TASK INSTRUCTIONS:
Since pictures do not belong in the copy, please repeat every record below exactly without them.

Dataset items
☆ ☆ ☆ ☆ ☆
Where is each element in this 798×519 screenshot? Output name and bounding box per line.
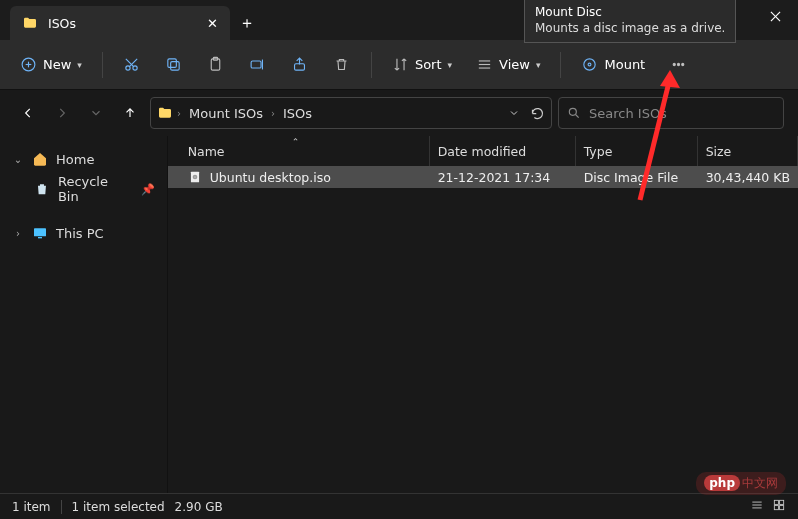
sidebar-label: This PC xyxy=(56,226,104,241)
new-tab-button[interactable]: ＋ xyxy=(230,6,264,40)
forward-button[interactable] xyxy=(48,97,76,129)
new-button[interactable]: New ▾ xyxy=(10,48,92,82)
svg-point-25 xyxy=(681,63,683,65)
status-selection-count: 1 item selected xyxy=(72,500,165,514)
cut-button[interactable] xyxy=(113,48,151,82)
chevron-right-icon[interactable]: › xyxy=(12,228,24,239)
rename-button[interactable] xyxy=(239,48,277,82)
file-name: Ubuntu desktop.iso xyxy=(210,170,331,185)
table-row[interactable]: Ubuntu desktop.iso 21-12-2021 17:34 Disc… xyxy=(168,166,798,188)
chevron-right-icon[interactable]: › xyxy=(177,108,181,119)
chevron-down-icon[interactable]: ⌄ xyxy=(12,154,24,165)
paste-button[interactable] xyxy=(197,48,235,82)
mount-button[interactable]: Mount xyxy=(571,48,655,82)
trash-icon xyxy=(333,56,350,73)
back-button[interactable] xyxy=(14,97,42,129)
sidebar-item-recycle[interactable]: Recycle Bin 📌 xyxy=(6,174,161,204)
new-label: New xyxy=(43,57,71,72)
mount-tooltip: Mount Disc Mounts a disc image as a driv… xyxy=(524,0,736,43)
chevron-down-icon: ▾ xyxy=(448,60,453,70)
body: ⌄ Home Recycle Bin 📌 › This PC ⌃ Name Da… xyxy=(0,136,798,493)
separator xyxy=(102,52,103,78)
svg-rect-37 xyxy=(780,500,784,504)
column-header-type[interactable]: Type xyxy=(576,136,698,166)
navigation-row: › Mount ISOs › ISOs Search ISOs xyxy=(0,90,798,136)
separator xyxy=(61,500,62,514)
refresh-icon[interactable] xyxy=(530,106,545,121)
status-bar: 1 item 1 item selected 2.90 GB xyxy=(0,493,798,519)
status-selection-size: 2.90 GB xyxy=(175,500,223,514)
tooltip-title: Mount Disc xyxy=(535,4,725,20)
view-icon xyxy=(476,56,493,73)
thumbnails-view-button[interactable] xyxy=(772,498,786,515)
view-button[interactable]: View ▾ xyxy=(466,48,550,82)
svg-point-24 xyxy=(677,63,679,65)
watermark-text: 中文网 xyxy=(742,476,778,490)
chevron-down-icon: ▾ xyxy=(536,60,541,70)
close-tab-icon[interactable]: ✕ xyxy=(207,16,218,31)
svg-point-21 xyxy=(584,59,595,70)
ellipsis-icon xyxy=(670,56,687,73)
tab-isos[interactable]: ISOs ✕ xyxy=(10,6,230,40)
file-rows: Ubuntu desktop.iso 21-12-2021 17:34 Disc… xyxy=(168,166,798,493)
more-button[interactable] xyxy=(659,48,697,82)
address-bar[interactable]: › Mount ISOs › ISOs xyxy=(150,97,552,129)
home-icon xyxy=(32,151,48,167)
svg-rect-12 xyxy=(168,59,177,68)
sidebar-item-thispc[interactable]: › This PC xyxy=(6,218,161,248)
copy-button[interactable] xyxy=(155,48,193,82)
sidebar-item-home[interactable]: ⌄ Home xyxy=(6,144,161,174)
chevron-right-icon[interactable]: › xyxy=(271,108,275,119)
svg-rect-17 xyxy=(295,64,305,70)
watermark-brand: php xyxy=(704,475,740,491)
delete-button[interactable] xyxy=(323,48,361,82)
watermark: php中文网 xyxy=(696,472,786,495)
file-explorer-window: ISOs ✕ ＋ Mount Disc Mounts a disc image … xyxy=(0,0,798,519)
folder-icon xyxy=(22,15,38,31)
recent-dropdown[interactable] xyxy=(82,97,110,129)
chevron-down-icon: ▾ xyxy=(77,60,82,70)
details-view-button[interactable] xyxy=(750,498,764,515)
close-window-button[interactable] xyxy=(752,0,798,32)
svg-point-26 xyxy=(569,108,576,115)
sort-button[interactable]: Sort ▾ xyxy=(382,48,462,82)
up-button[interactable] xyxy=(116,97,144,129)
share-icon xyxy=(291,56,308,73)
svg-rect-36 xyxy=(774,500,778,504)
separator xyxy=(560,52,561,78)
breadcrumb-seg2[interactable]: ISOs xyxy=(279,104,316,123)
disc-icon xyxy=(581,56,598,73)
column-header-date[interactable]: Date modified xyxy=(430,136,576,166)
column-headers: ⌃ Name Date modified Type Size xyxy=(168,136,798,166)
clipboard-icon xyxy=(207,56,224,73)
column-header-size[interactable]: Size xyxy=(698,136,798,166)
view-label: View xyxy=(499,57,530,72)
folder-icon xyxy=(157,105,173,121)
plus-circle-icon xyxy=(20,56,37,73)
pin-icon: 📌 xyxy=(141,183,155,196)
monitor-icon xyxy=(32,225,48,241)
file-size: 30,43,440 KB xyxy=(698,170,798,185)
svg-rect-15 xyxy=(252,61,262,68)
separator xyxy=(371,52,372,78)
svg-point-22 xyxy=(589,63,592,66)
svg-line-27 xyxy=(576,115,579,118)
disc-file-icon xyxy=(188,170,202,184)
copy-icon xyxy=(165,56,182,73)
svg-point-23 xyxy=(673,63,675,65)
search-placeholder: Search ISOs xyxy=(589,106,667,121)
chevron-down-icon[interactable] xyxy=(508,107,520,119)
titlebar: ISOs ✕ ＋ Mount Disc Mounts a disc image … xyxy=(0,0,798,40)
sidebar-label: Recycle Bin xyxy=(58,174,133,204)
svg-rect-11 xyxy=(171,62,180,70)
sort-label: Sort xyxy=(415,57,442,72)
file-list-pane: ⌃ Name Date modified Type Size Ubuntu de… xyxy=(167,136,798,493)
search-box[interactable]: Search ISOs xyxy=(558,97,784,129)
column-header-name[interactable]: Name xyxy=(180,136,430,166)
share-button[interactable] xyxy=(281,48,319,82)
svg-rect-38 xyxy=(774,506,778,510)
breadcrumb-seg1[interactable]: Mount ISOs xyxy=(185,104,267,123)
svg-rect-39 xyxy=(780,506,784,510)
sidebar-label: Home xyxy=(56,152,94,167)
svg-line-10 xyxy=(126,59,134,67)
☆ ☆ ☆ ☆ ☆
WRITTEN RESPONSE:
Where is each element in this 798×519 screenshot? Output name and bounding box per line.
sidebar-label: This PC xyxy=(56,226,104,241)
new-tab-button[interactable]: ＋ xyxy=(230,6,264,40)
forward-button[interactable] xyxy=(48,97,76,129)
new-button[interactable]: New ▾ xyxy=(10,48,92,82)
svg-point-25 xyxy=(681,63,683,65)
status-selection-count: 1 item selected xyxy=(72,500,165,514)
cut-button[interactable] xyxy=(113,48,151,82)
chevron-right-icon[interactable]: › xyxy=(12,228,24,239)
rename-button[interactable] xyxy=(239,48,277,82)
file-name: Ubuntu desktop.iso xyxy=(210,170,331,185)
table-row[interactable]: Ubuntu desktop.iso 21-12-2021 17:34 Disc… xyxy=(168,166,798,188)
chevron-right-icon[interactable]: › xyxy=(177,108,181,119)
chevron-down-icon[interactable]: ⌄ xyxy=(12,154,24,165)
paste-button[interactable] xyxy=(197,48,235,82)
mount-button[interactable]: Mount xyxy=(571,48,655,82)
trash-icon xyxy=(333,56,350,73)
back-button[interactable] xyxy=(14,97,42,129)
sidebar-item-recycle[interactable]: Recycle Bin 📌 xyxy=(6,174,161,204)
new-label: New xyxy=(43,57,71,72)
mount-tooltip: Mount Disc Mounts a disc image as a driv… xyxy=(524,0,736,43)
chevron-down-icon: ▾ xyxy=(448,60,453,70)
body: ⌄ Home Recycle Bin 📌 › This PC ⌃ Name Da… xyxy=(0,136,798,493)
separator xyxy=(102,52,103,78)
svg-rect-37 xyxy=(780,500,784,504)
column-header-type[interactable]: Type xyxy=(576,136,698,166)
navigation-row: › Mount ISOs › ISOs Search ISOs xyxy=(0,90,798,136)
separator xyxy=(61,500,62,514)
refresh-icon[interactable] xyxy=(530,106,545,121)
status-bar: 1 item 1 item selected 2.90 GB xyxy=(0,493,798,519)
status-selection-size: 2.90 GB xyxy=(175,500,223,514)
tooltip-title: Mount Disc xyxy=(535,4,725,20)
view-icon xyxy=(476,56,493,73)
thumbnails-view-button[interactable] xyxy=(772,498,786,515)
view-button[interactable]: View ▾ xyxy=(466,48,550,82)
svg-point-24 xyxy=(677,63,679,65)
watermark-text: 中文网 xyxy=(742,476,778,490)
chevron-down-icon: ▾ xyxy=(536,60,541,70)
close-tab-icon[interactable]: ✕ xyxy=(207,16,218,31)
svg-point-21 xyxy=(584,59,595,70)
ellipsis-icon xyxy=(670,56,687,73)
tab-isos[interactable]: ISOs ✕ xyxy=(10,6,230,40)
file-rows: Ubuntu desktop.iso 21-12-2021 17:34 Disc… xyxy=(168,166,798,493)
more-button[interactable] xyxy=(659,48,697,82)
address-bar[interactable]: › Mount ISOs › ISOs xyxy=(150,97,552,129)
home-icon xyxy=(32,151,48,167)
svg-rect-12 xyxy=(168,59,177,68)
sidebar-item-thispc[interactable]: › This PC xyxy=(6,218,161,248)
copy-button[interactable] xyxy=(155,48,193,82)
sidebar-item-home[interactable]: ⌄ Home xyxy=(6,144,161,174)
chevron-right-icon[interactable]: › xyxy=(271,108,275,119)
svg-rect-17 xyxy=(295,64,305,70)
watermark-brand: php xyxy=(704,475,740,491)
delete-button[interactable] xyxy=(323,48,361,82)
watermark: php中文网 xyxy=(696,472,786,495)
file-explorer-window: ISOs ✕ ＋ Mount Disc Mounts a disc image … xyxy=(0,0,798,519)
folder-icon xyxy=(22,15,38,31)
recent-dropdown[interactable] xyxy=(82,97,110,129)
chevron-down-icon: ▾ xyxy=(77,60,82,70)
details-view-button[interactable] xyxy=(750,498,764,515)
close-window-button[interactable] xyxy=(752,0,798,32)
svg-point-26 xyxy=(569,108,576,115)
sort-button[interactable]: Sort ▾ xyxy=(382,48,462,82)
up-button[interactable] xyxy=(116,97,144,129)
share-icon xyxy=(291,56,308,73)
svg-rect-36 xyxy=(774,500,778,504)
separator xyxy=(560,52,561,78)
breadcrumb-seg2[interactable]: ISOs xyxy=(279,104,316,123)
disc-icon xyxy=(581,56,598,73)
column-header-date[interactable]: Date modified xyxy=(430,136,576,166)
column-headers: ⌃ Name Date modified Type Size xyxy=(168,136,798,166)
clipboard-icon xyxy=(207,56,224,73)
column-header-size[interactable]: Size xyxy=(698,136,798,166)
view-label: View xyxy=(499,57,530,72)
folder-icon xyxy=(157,105,173,121)
plus-circle-icon xyxy=(20,56,37,73)
pin-icon: 📌 xyxy=(141,183,155,196)
monitor-icon xyxy=(32,225,48,241)
file-size: 30,43,440 KB xyxy=(698,170,798,185)
svg-rect-15 xyxy=(252,61,262,68)
separator xyxy=(371,52,372,78)
svg-point-22 xyxy=(589,63,592,66)
svg-line-27 xyxy=(576,115,579,118)
disc-file-icon xyxy=(188,170,202,184)
copy-icon xyxy=(165,56,182,73)
svg-point-23 xyxy=(673,63,675,65)
search-placeholder: Search ISOs xyxy=(589,106,667,121)
chevron-down-icon[interactable] xyxy=(508,107,520,119)
titlebar: ISOs ✕ ＋ Mount Disc Mounts a disc image … xyxy=(0,0,798,40)
sidebar-label: Recycle Bin xyxy=(58,174,133,204)
svg-rect-11 xyxy=(171,62,180,70)
sort-label: Sort xyxy=(415,57,442,72)
file-list-pane: ⌃ Name Date modified Type Size Ubuntu de… xyxy=(167,136,798,493)
search-box[interactable]: Search ISOs xyxy=(558,97,784,129)
column-header-name[interactable]: Name xyxy=(180,136,430,166)
share-button[interactable] xyxy=(281,48,319,82)
svg-rect-38 xyxy=(774,506,778,510)
breadcrumb-seg1[interactable]: Mount ISOs xyxy=(185,104,267,123)
svg-rect-39 xyxy=(780,506,784,510)
sidebar-label: Home xyxy=(56,152,94,167)
svg-line-10 xyxy=(126,59,134,67)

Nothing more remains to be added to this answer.